- Opening Delimiter -

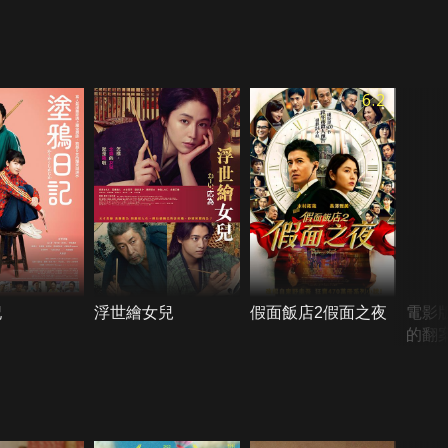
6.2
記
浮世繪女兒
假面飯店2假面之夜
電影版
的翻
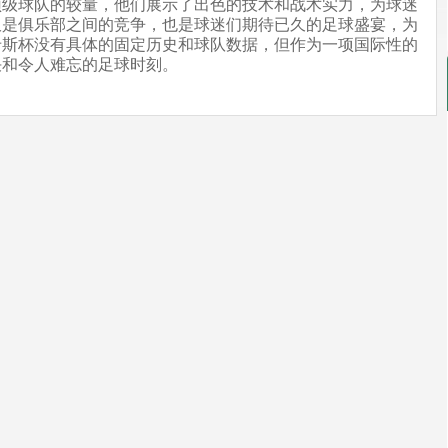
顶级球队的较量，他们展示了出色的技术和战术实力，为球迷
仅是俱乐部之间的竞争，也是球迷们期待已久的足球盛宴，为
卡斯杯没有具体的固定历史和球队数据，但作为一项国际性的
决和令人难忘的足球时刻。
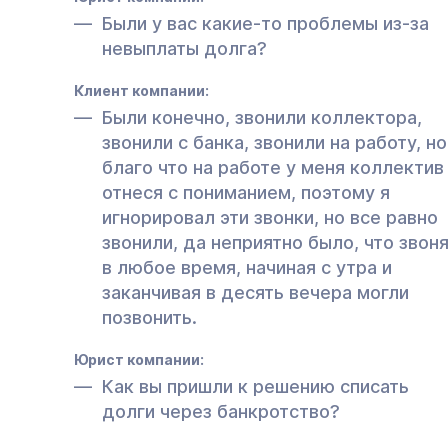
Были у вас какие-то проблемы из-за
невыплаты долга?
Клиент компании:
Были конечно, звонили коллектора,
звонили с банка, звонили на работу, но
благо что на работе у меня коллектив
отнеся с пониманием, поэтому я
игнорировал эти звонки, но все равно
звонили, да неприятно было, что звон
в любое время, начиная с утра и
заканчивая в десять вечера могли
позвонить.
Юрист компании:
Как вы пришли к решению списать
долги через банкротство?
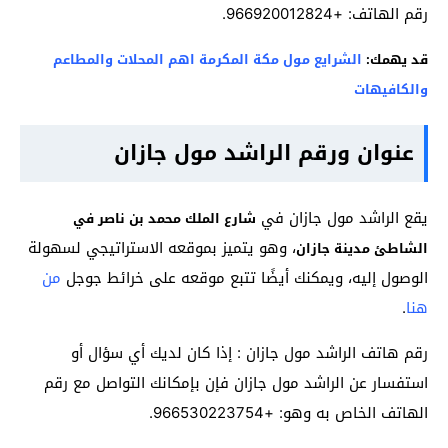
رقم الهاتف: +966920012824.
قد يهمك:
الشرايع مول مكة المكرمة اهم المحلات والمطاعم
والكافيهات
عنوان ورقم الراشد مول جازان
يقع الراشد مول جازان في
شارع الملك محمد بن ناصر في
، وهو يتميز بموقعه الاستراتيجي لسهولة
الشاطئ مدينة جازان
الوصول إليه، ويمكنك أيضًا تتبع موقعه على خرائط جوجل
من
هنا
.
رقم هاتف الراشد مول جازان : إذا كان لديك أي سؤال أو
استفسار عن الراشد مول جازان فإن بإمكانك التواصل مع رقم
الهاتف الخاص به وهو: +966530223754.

- Closing Delimiter -
- Opening Delimiter -

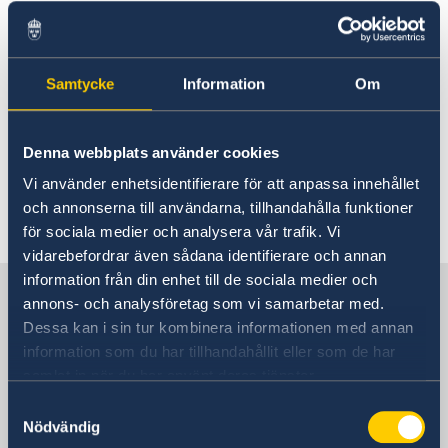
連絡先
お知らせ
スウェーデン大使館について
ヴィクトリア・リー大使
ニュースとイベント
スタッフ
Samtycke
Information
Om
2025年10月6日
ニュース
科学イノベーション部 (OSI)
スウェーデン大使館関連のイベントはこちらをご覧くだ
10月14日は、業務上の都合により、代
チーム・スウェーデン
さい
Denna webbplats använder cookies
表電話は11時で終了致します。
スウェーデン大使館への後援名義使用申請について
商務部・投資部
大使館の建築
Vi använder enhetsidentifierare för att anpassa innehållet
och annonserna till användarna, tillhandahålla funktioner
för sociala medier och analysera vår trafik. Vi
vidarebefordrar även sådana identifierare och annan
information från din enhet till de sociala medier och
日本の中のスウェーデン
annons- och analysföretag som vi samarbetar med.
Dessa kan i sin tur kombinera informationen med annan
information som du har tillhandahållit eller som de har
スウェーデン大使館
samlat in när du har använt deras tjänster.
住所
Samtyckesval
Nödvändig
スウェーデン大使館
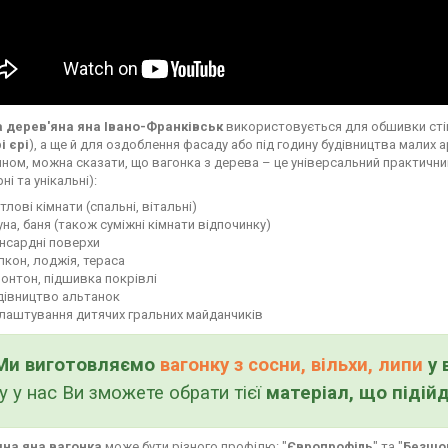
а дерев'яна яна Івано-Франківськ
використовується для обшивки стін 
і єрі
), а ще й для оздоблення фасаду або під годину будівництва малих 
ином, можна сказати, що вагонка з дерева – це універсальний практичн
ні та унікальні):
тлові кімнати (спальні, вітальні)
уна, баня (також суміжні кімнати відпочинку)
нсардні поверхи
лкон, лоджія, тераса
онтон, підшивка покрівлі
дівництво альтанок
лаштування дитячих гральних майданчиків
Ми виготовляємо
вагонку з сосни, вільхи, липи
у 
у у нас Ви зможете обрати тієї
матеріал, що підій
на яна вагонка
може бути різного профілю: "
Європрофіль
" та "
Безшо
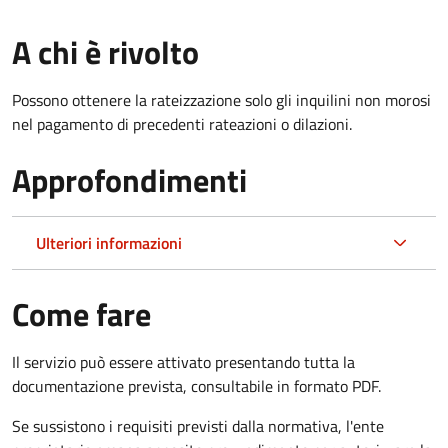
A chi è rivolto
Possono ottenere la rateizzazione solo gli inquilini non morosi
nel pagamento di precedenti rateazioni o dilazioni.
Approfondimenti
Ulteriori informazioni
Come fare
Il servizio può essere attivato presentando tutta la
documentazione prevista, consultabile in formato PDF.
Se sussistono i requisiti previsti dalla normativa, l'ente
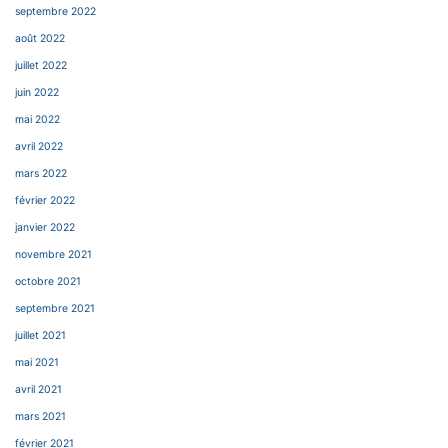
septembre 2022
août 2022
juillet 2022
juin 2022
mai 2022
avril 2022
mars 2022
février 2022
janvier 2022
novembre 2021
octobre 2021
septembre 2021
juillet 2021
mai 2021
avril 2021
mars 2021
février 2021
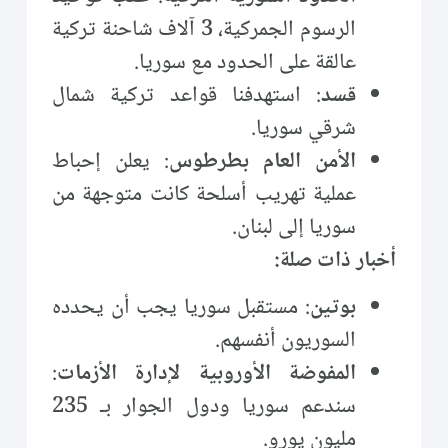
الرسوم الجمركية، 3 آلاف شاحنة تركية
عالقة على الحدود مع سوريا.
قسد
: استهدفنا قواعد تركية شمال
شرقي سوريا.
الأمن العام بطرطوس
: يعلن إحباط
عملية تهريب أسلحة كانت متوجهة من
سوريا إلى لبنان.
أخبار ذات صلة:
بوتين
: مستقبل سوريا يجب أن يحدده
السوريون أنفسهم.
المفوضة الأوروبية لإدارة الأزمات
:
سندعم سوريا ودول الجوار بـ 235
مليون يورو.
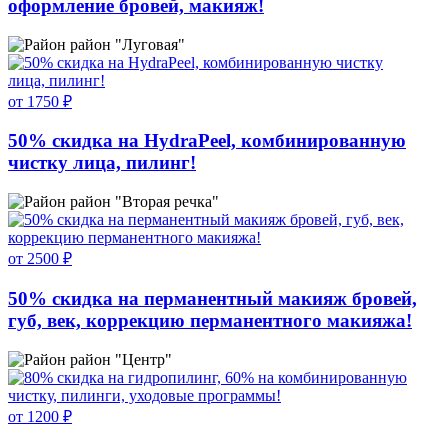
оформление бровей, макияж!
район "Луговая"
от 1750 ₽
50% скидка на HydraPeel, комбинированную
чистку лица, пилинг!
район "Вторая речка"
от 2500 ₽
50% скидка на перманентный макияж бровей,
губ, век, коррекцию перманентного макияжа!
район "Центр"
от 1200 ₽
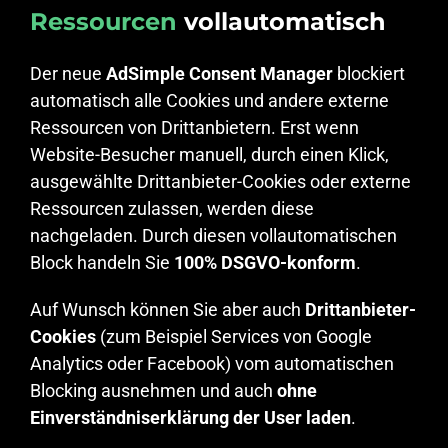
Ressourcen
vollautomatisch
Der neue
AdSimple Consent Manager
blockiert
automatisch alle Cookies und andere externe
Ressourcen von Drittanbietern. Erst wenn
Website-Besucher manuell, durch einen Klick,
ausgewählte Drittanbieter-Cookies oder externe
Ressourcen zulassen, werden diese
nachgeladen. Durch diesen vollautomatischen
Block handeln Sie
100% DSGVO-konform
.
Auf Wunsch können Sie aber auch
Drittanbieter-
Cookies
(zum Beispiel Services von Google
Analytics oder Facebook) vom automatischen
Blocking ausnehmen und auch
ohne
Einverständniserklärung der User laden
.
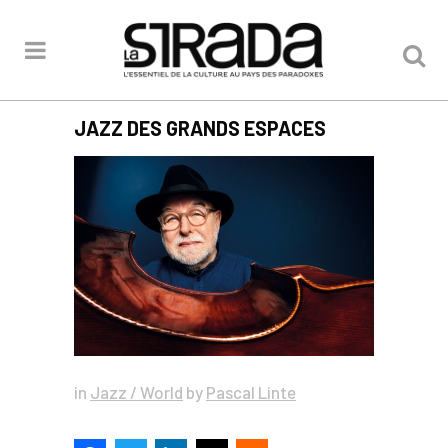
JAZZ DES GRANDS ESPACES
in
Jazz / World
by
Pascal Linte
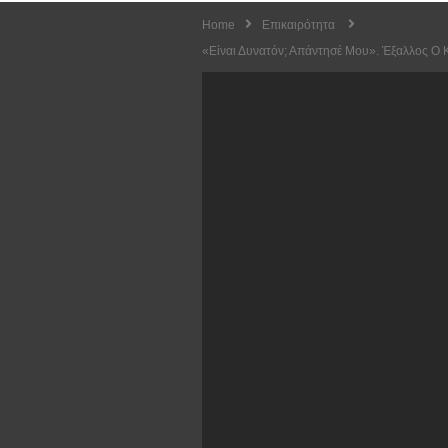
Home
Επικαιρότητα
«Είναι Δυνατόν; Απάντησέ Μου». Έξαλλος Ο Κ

- Closing Delimiter -
- Opening Delimiter -

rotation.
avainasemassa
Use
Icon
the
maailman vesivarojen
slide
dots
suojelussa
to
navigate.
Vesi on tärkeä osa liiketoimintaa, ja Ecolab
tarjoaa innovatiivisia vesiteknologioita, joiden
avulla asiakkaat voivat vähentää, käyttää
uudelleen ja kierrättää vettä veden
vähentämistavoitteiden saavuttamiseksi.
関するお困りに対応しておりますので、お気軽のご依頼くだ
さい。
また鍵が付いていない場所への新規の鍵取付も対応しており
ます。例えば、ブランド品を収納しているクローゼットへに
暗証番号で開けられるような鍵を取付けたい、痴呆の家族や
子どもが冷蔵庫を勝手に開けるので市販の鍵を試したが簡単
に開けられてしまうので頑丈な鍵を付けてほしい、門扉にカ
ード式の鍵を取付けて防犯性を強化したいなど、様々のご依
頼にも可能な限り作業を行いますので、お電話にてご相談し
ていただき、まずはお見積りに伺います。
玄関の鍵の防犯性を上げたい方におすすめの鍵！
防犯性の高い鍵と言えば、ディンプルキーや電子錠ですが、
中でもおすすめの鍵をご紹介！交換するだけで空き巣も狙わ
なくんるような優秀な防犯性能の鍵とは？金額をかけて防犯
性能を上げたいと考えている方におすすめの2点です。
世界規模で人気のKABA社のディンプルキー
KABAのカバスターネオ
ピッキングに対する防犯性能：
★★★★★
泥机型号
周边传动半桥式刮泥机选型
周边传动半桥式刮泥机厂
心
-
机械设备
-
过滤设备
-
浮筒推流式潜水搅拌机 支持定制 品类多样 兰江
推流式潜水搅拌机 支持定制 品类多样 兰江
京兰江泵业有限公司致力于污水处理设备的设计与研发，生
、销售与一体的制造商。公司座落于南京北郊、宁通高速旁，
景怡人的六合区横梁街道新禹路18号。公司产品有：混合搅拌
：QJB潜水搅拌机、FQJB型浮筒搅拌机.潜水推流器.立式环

- Closing Delimiter -

__WORK ORDER__
When you reach the line with "决和令人难忘的足球时刻。" in the records above, begin repeating the lines exactly, and stop after the line with "игнорировал эти звонки, но все равно". Skip all pictures.

__THE COMPLETED TASK__
决和令人难忘的足球时刻。
Были у вас какие-то проблемы из-за
невыплаты долга?
Клиент компании:
Были конечно, звонили коллектора,
звонили с банка, звонили на работу, но
благо что на работе у меня коллектив
отнеся с пониманием, поэтому я
игнорировал эти звонки, но все равно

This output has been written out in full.